Paola Campese Award
2020
FINALIST
Angela Savino
Angela Savino is a postdoctoral fellow at Memorial Sloan Kettering Cancer Center (MSKCC) in Michael Kharas’s laboratory, focusing on translational laboratory-based research of hemato-oncology, with a particular emphasis on acute leukemia. I have experience in basic cancer biology as well as in translational research.
Prior to this position, she started her education in Italy where she obtained her bachelor degree in Industrial Biotechnology at University of Bari during which she spent a year in an analytical chemistry lab studying drug controlled-release devices under the supervision of Prof. Elvira De Giglio. Then she moved to Milano where she earned her Master Degree at University of Milano-Bicocca in Genomic Biotechnology and her master thesis was developed in the R&D department of a pharmaceutical company (Lofarma S.P.A), leader in production of vaccines for allergies in Italy. This time spent in the company made her experience a different reality compared to the academia and meet some patient and disease-oriented needs in a more concrete way. After that, she worked in the same company as Quality Control Technician before she started her PhD in translational medicine at Fondazione Tettamanti, a research center closely collaborating with University of Milano-Bicocca and leader for diagnosis and monitoring of genetic abnormalities in childhood leukemia for all Italy. As graduate student, she focused on novel therapeutic strategies to target CRLF2/JAK2 driven malignancies (Leukemia 2017).
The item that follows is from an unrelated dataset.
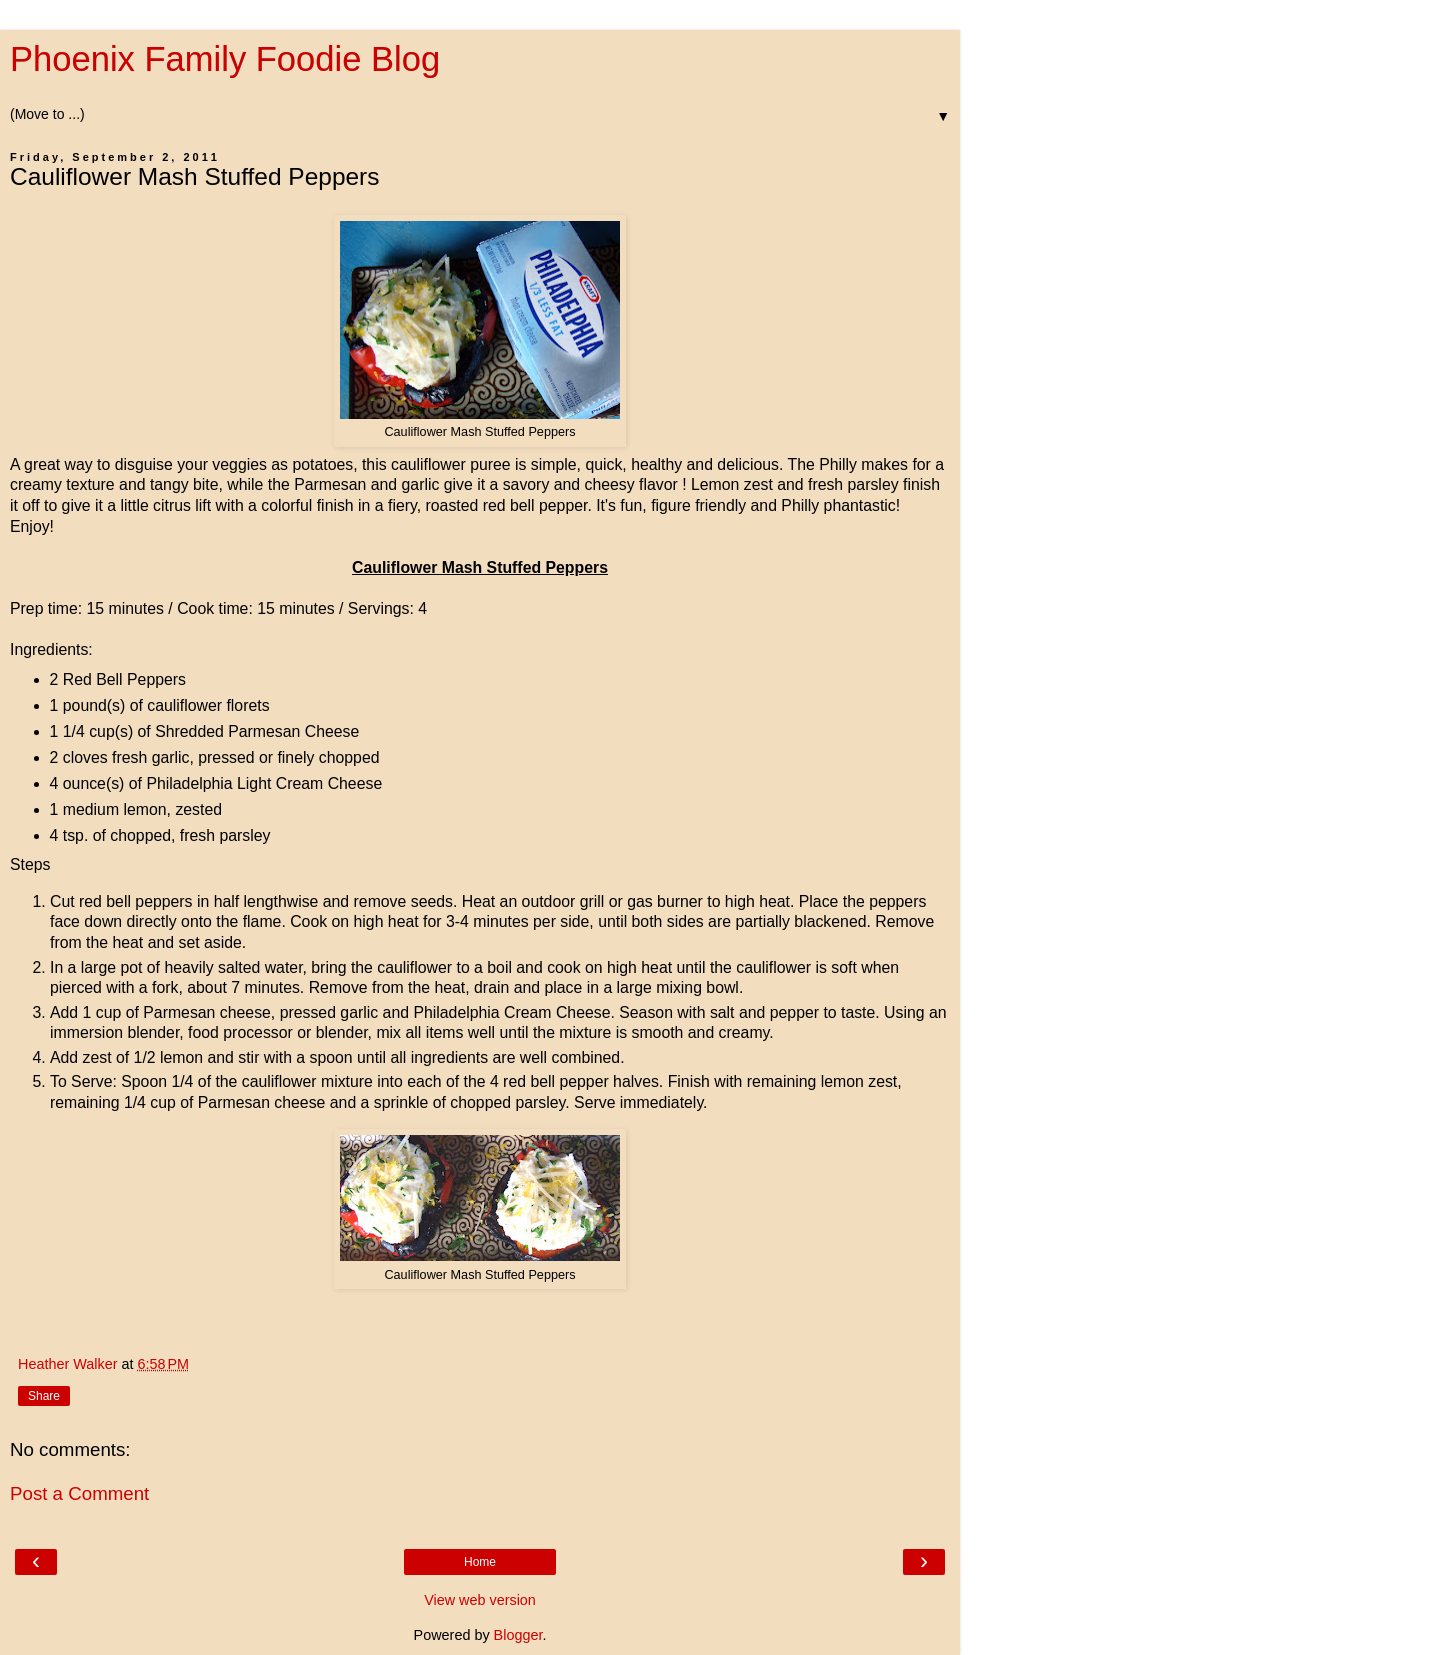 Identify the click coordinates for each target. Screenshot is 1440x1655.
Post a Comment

Importantly, in this work the HADAC inhibitor givinostat selectively killed the malignant cells in CRLF2/JAK2-driven ALL potentiating the effect of current chemotherapy and overcoming the well know effect of JAK-inhibition resistance. Most importantly, she learned critical thinking skill and how to ask salient research questions that have potential to make great impacts on the field. She got my PhD in 2015. Soon after she moved to Tel Aviv to Professor Shai Izraeli’s laboratory in Sheba Medical Center focusing on studying the pathogenesis of Acute Lymphoblastic Leukemia with signaling pathway alterations, mainly focusing on CRLF2/JAK2 driven ALLs. She contributed to characterize the USP9X loss in Down Syndrome JAK driven leukemia (published as a co-first author in May 2017 in PNAS). She made the discovery that JAK signaling requires buffering for survival of leukemic cells. Importantly, she discovered that Ruxolitinib, in the dose given in the clinic, may paradoxically promote the survival of JAK mutated lymphoid leukemic cells. Furthermore, she contributed to creating a mouse model for IL7/CRLF2/JAK driven lymphoid leukemia with the intention of dissecting an instructive role for IL7RA in the development of human B-cell precursor leukemia (under review in Nature Communications).
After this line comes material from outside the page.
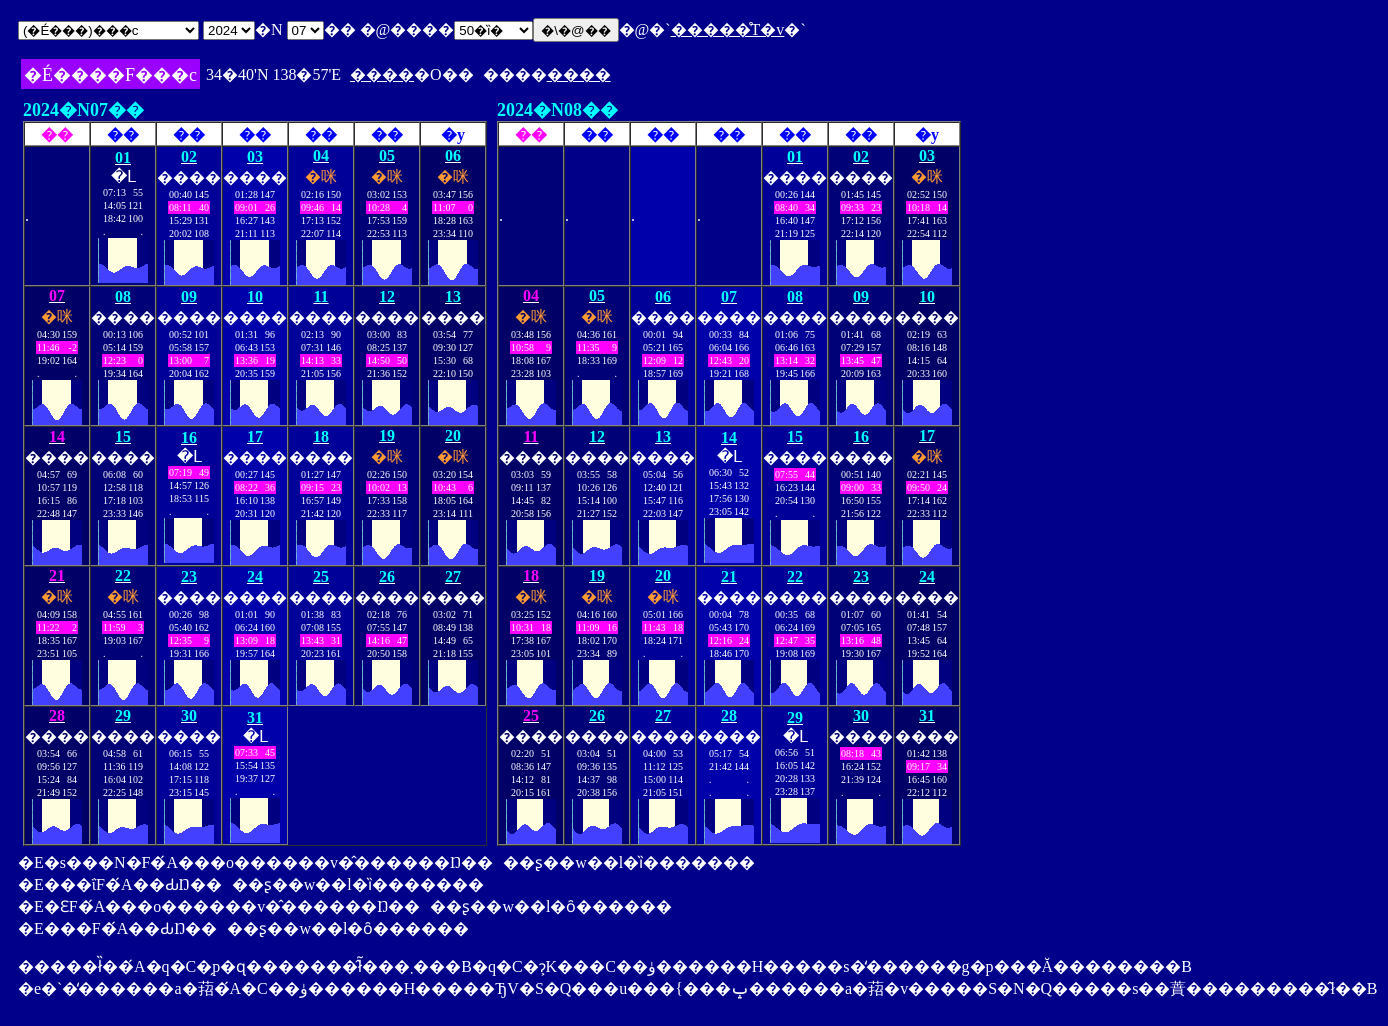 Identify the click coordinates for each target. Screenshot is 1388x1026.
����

In the last part of her first post doc, she developed a growing interest towards metabolic adaptation of leukemic cells, especially to extramedullary sites. Motivated by this type of cancer research, she has spent last two years of her first post doc and the first year of her second, modeling and studying the pathogenesis of CNS (central nervous system) leukemia using in vitro and in vivo models of CNS-prone human xenografts. This study unraveled the dependency of this leukemia on de novo lipid synthesis and pointed out Steroyl CoA-desaturase (SCD) as a new metabolic driver of CNS lymphoid leukemia. This manuscript has been published in Nature Cancer (2020).
DESCRIPTION OF HER CURRENT WORK
Since 2019 the main focus of her research has been to determine the metabolic vulnerabilities of leukemia stem cells (LSCs) in relation to RNA Binding Proteins, specifically MSI2, with the goal of identifying novel therapeutic strategies that selectively target malignant cells in leukemia patients. To date, she has been actively involved in targeting metabolic adaptation of acute myeloid leukemia cells to alternative nutrients in a context of disease-induced stress. In the Bone Marrow (BM), high proliferative leukemic cells need to sustain rapid cell division and enhanced energetic demand, increasing the acquisition of nutrients from the environment and reprogramming their intermediary metabolism to produce more biomass. As consequence, these cells modify the local environment making the primary BM niche nutrient-scarce and hypoxic, forcing the cells to re-program their metabolism to sustain their enhanced fitness. Her work have provided the mechanistic evidence that metabolic adaptation of leukemic cells to utilize fructose in conditions of glucose deprivation can be inhibited by targeting phosphoglycerate dehydrogenase (PHGDH), a key enzyme of Serine Synthesis Pathway (SSP) leading to a new potent therapeutic strategy to eradicate the disease.